14 May 21
To coincide with the opening of Finsbury Park Picturehouse this summer, British painter Dale Lewis will unveil a specially commissioned mural celebrating the rich cultural and social histories and the diverse communities of the local area. The mural, Lewis's largest artwork to date, measures seven metres in height and five metres in width and will be his first permanent public commission in the UK. The mural will be installed in the cinema's entrance and is visible from all angles along Wells Terrace.
The work depicts a multitude of recognisable characters from across the ages, alongside figures who represent the many communities that live in the area today – all of whom have played significant roles in shaping the rich history of London N4. Showing the subjects in a fantasy conga line dancing along the park's paths, the mural's playful aesthetic reads like a sprawling sonnet or love letter to an area of London that Lewis knows intimately. The artist worked a stone's throw from the new cinema for several years before forging a career as a full-time artist.
In researching the history of the area, Lewis found that a kaleidoscopic cocktail of characters had performed and protested both inside and close to Finsbury Park itself. The mural's conga line begins with Bob Marley, who played a legendary gig at the Rainbow Theatre in 1977, and it culminates with Emmeline Pankhurst, who in 1906 held a public meeting inside the park to denounce the imprisonment of 11 women for demanding the right to vote. Along the way, these noted historical figures serenade and dance alongside characters drawn from the diverse communities that make Finsbury Park an exemplar of 21st century cosmopolitan London society.
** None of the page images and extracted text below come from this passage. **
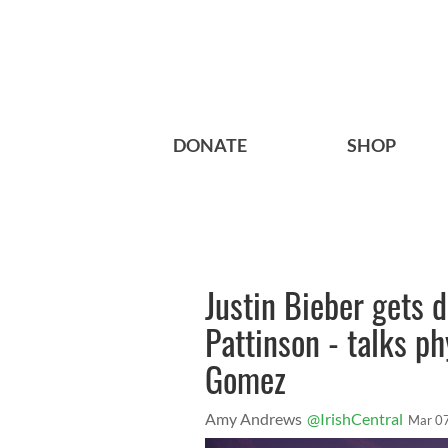
DONATE
SHOP
Justin Bieber gets 
Pattinson - talks ph
Gomez
Amy Andrews
@IrishCentral
Mar 0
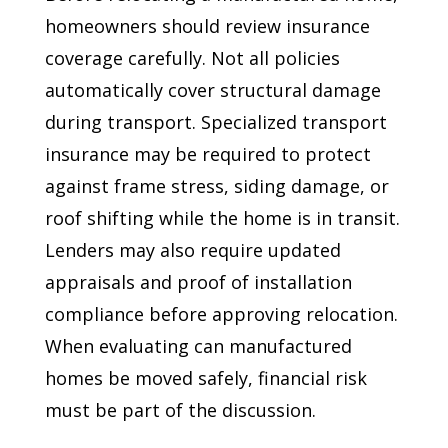
homeowners should review insurance
coverage carefully. Not all policies
automatically cover structural damage
during transport. Specialized transport
insurance may be required to protect
against frame stress, siding damage, or
roof shifting while the home is in transit.
Lenders may also require updated
appraisals and proof of installation
compliance before approving relocation.
When evaluating can manufactured
homes be moved safely, financial risk
must be part of the discussion.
On either side of Lewis's fantastical conga line of figures, the mural's surface reverberates with vivid flora and fauna. This includes football-sized bumblebees and roving sheep, depicted as fluffy clouds, meandering through chrysanthemums, azaleas and rhododendrons, all plants commonly associated with Finsbury Park in full bloom. The mural is bookended by the underground reservoir that still exists beneath Finsbury Park, here inhabited by human-sized comic rats, and a skyline in which the severed head of Alfred Hitchcock is recast as a glowing moon in acknowledgement of one of North London's true cinematic greats.